Sunday, June 29, 2008

My first child, my first blog

Emiko at 8 weeks and 6 days
Dearest Emi,
As a child who will be born nearly a decade into the millenium, you won't be able to fathom a world without the Internet. But your mommy is a Generation X'er, and I was in college the first time I surfed the World Wide Web. Since then, I've wholeheartedly embraced the Internet as a tool for doing research, paying bills, chatting with friends, downloading my television shows and best of all - shopping!

I've even flirted a bit with social-networking sites such as myspace and facebook, mostly as a way to get in touch with old friends. But I've always stopped short of blogging.

That is, until you came along.

Curiosity and a desire to leave a journal that you can read when you're older finally gave me the push I needed to start my first blog. I can't imagine who'd be interested in reading my maternal musings, except of course family and perhaps other mothers. But that's okay. It's really just for you and me.

Your daddy & I found out you were on the way on March 13, three days before his 34th birthday. We'd been trying to start a family for almost two years, and although I was able to conceive twice, both pregnancies ended in miscarriages barely halfway through the first trimester. So when two, pink lines appeared on the pregnancy test stick for the third time, our joy was guarded.

At my first appointment on March 27, Dr. Chan performed an ultrasound and declared, "I really think this is the one." You were the right size for a fetus that was six weeks and six days along - roughly as big as a blueberry - and your tiny, pulsing heart was beating steady and strong.

Dr. Chan put me on a weekly regimen of progesterone shots (literally a pain in the butt) and scheduled a second ultrasound for two weeks later. We knew that would be the real test. In both earlier pregnancies, the babies' hearts had simply stopped beating by the eighth week.

But you were different, Emi.

Two weeks later, when your grainy image became clear on the ultrasound screen, your daddy could see right away that unlike the other times your heart was still beating.
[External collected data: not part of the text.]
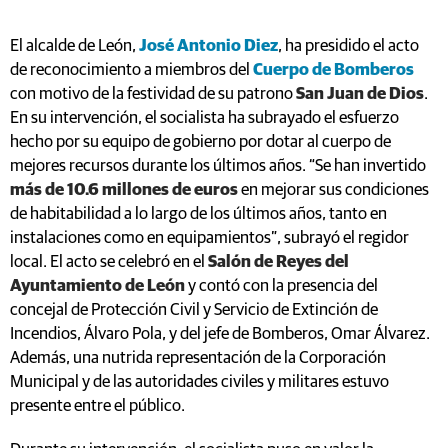
El alcalde de León,
José Antonio Diez
, ha presidido el acto
de reconocimiento a miembros del
Cuerpo de Bomberos
con motivo de la festividad de su patrono
San Juan de Dios
.
En su intervención, el socialista ha subrayado el esfuerzo
hecho por su equipo de gobierno por dotar al cuerpo de
mejores recursos durante los últimos años. “Se han invertido
más de 10.6 millones de euros
en mejorar sus condiciones
de habitabilidad a lo largo de los últimos años, tanto en
instalaciones como en equipamientos”, subrayó el regidor
local. El acto se celebró en el
Salón de Reyes del
Ayuntamiento de León
y contó con la presencia del
concejal de Protección Civil y Servicio de Extinción de
Incendios, Álvaro Pola, y del jefe de Bomberos, Omar Álvarez.
Además, una nutrida representación de la Corporación
Municipal y de las autoridades civiles y militares estuvo
presente entre el público.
It took me a few moments to realize that the gray, lima bean-shaped blob on the monitor was you, and then I could see the rapid pulsations. The doctor assured us your heartbeat was perfectly normal and that you were right on track in terms of size.

"Sometimes you can see the kid moving around," he told us, pressing my belly several times in an attempt to get you to move. But you wouldn't budge. I had to fight the urge to swat away his hand and tell him to leave my kid alone. Over dinner later that night, your daddy told me he'd been thinking the same thing. So you see, the instinct to protect you kicked in when you were barely nine weeks in the womb.

Actually, Dr. Chan is a very understanding ob/gyn with a friendly, joking bedside manner. Knowing we were both very nervous after two miscarriages, he told me he didn't really need to see me for another month but was willing to schedule an appointment before then if it would make me feel better. So we made an appointment to hear your heartbeat for the first time.

We left the doctor's office absolutely elated. It was a strange feeling. We'd never made it this far in a pregnancy before and even though we knew you weren't out of the woods yet, for the first time in a long time we had hope. So that night in early April we celebrated by going out to dinner, and over sushi, tempura and wakame salad we started to make our first, tentative plans for the future.